I don't believe that belongs to documentation (what in my mind means user reference, which is available online here). Thus I'll explain what to be done here and rename this issue accordingly.

So alure is a C++ library, whose functionality is exposed in it's header (alure/include/alure2.h). Our goal is to make that set of functionality (see #5) available on Python using Cython as a bridge. What Cython does is that it translate Cython sauces to a Python extension (a fancy way to call a C/C++ module that can be complied to a Python module). This Python extension can be used in both Python and C/C++ (with Python.h included of course), but the later is not within our interest.

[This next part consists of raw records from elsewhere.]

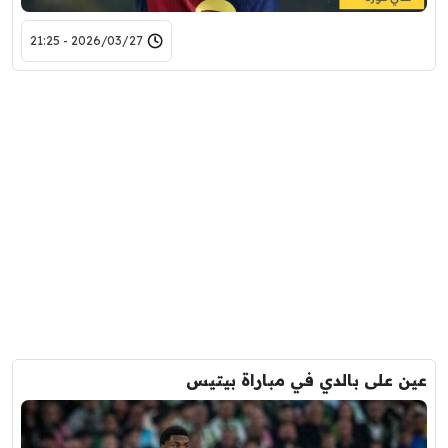
2026/03/27 - 21:25
عين على بالدي في مباراة بيتيس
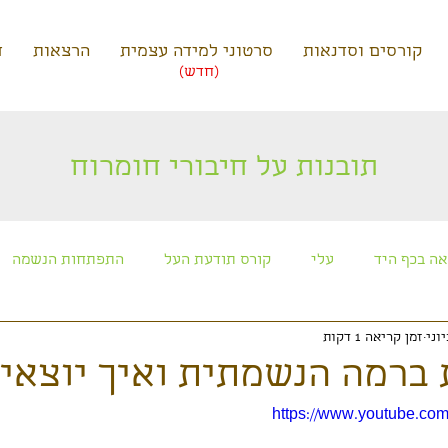
קורסים וסדנאות
סרטוני למידה עצמית
הרצאות
ד
(חדש)
תובנות על חיבורי חומרוח
ה בכף היד
עלי
קורס תודעת העל
התפתחות הנשמה
זמן קריאה 1 דקות
כוכבים ותרבויות חוצניות
קורס חניכה למסע הנשמה
מפגשי 
 ברמה הנשמתית ואיך יוצאי
https://www.youtube.co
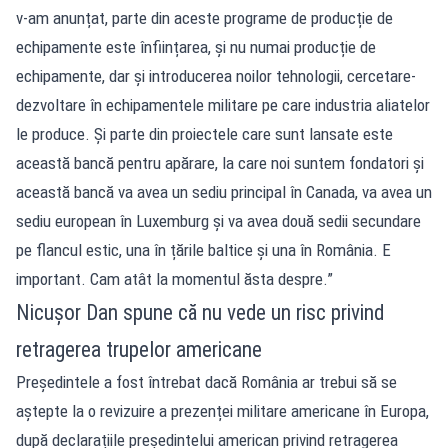
v-am anunțat, parte din aceste programe de producție de
echipamente este înființarea, și nu numai producție de
echipamente, dar și introducerea noilor tehnologii, cercetare-
dezvoltare în echipamentele militare pe care industria aliatelor
le produce. Și parte din proiectele care sunt lansate este
această bancă pentru apărare, la care noi suntem fondatori și
această bancă va avea un sediu principal în Canada, va avea un
sediu european în Luxemburg și va avea două sedii secundare
pe flancul estic, una în țările baltice și una în România. E
important. Cam atât la momentul ăsta despre.”
Nicușor Dan spune că nu vede un risc privind
retragerea trupelor americane
Președintele a fost întrebat dacă România ar trebui să se
aștepte la o revizuire a prezenței militare americane în Europa,
după declarațiile președintelui american privind retragerea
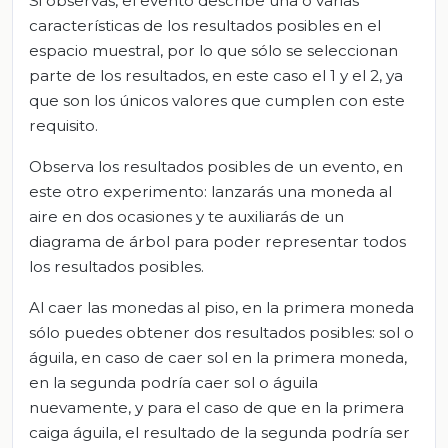
Si observas, el evento describe una o varias
características de los resultados posibles en el
espacio muestral, por lo que sólo se seleccionan
parte de los resultados, en este caso el 1 y el 2, ya
que son los únicos valores que cumplen con este
requisito.
Observa los resultados posibles de un evento, en
este otro experimento: lanzarás una moneda al
aire en dos ocasiones y te auxiliarás de un
diagrama de árbol para poder representar todos
los resultados posibles.
Al caer las monedas al piso, en la primera moneda
sólo puedes obtener dos resultados posibles: sol o
águila, en caso de caer sol en la primera moneda,
en la segunda podría caer sol o águila
nuevamente, y para el caso de que en la primera
caiga águila, el resultado de la segunda podría ser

A good tutorial for doing this is available at Cython's doc. TLDR:

  1. Wrap the C++ class to a Cython cppclass in a pxd file, which one can think of as a Cython header (which are not exactly the same, but in our case it does not matter that much). The work is pretty much literal translation, e.g. int fooFunction(bar_type&); in C++ is converted to int foo_function 'fooFunction'(bar_type&) except +. Changing camelCase to snake_case is purely aesthetic, as except + is to turn C++ exception to Python one--this is not needed of the C++ function/method is noexcept.
  2. Wrap the Cython cppclass in a Cython extension class, since it's obvious that Python cannot use C++ objects. The Cython cdef class may have C/C++ members, while being visible at Python level, thus we use the (sorta) pimpl idiom: store the C++ object as a attribute (e.g. impl) and write method wrappers that call the C++ method, e.g. def foo(self): return self.impl.foo(). This is done in palace.pyx.

The main issues are with how to handle cases when it is not that straight forward (not every C++ data type can be automatically converted to Python and vice-versa, so we need to do some extra wrapping, see the beginning of palace.pyx.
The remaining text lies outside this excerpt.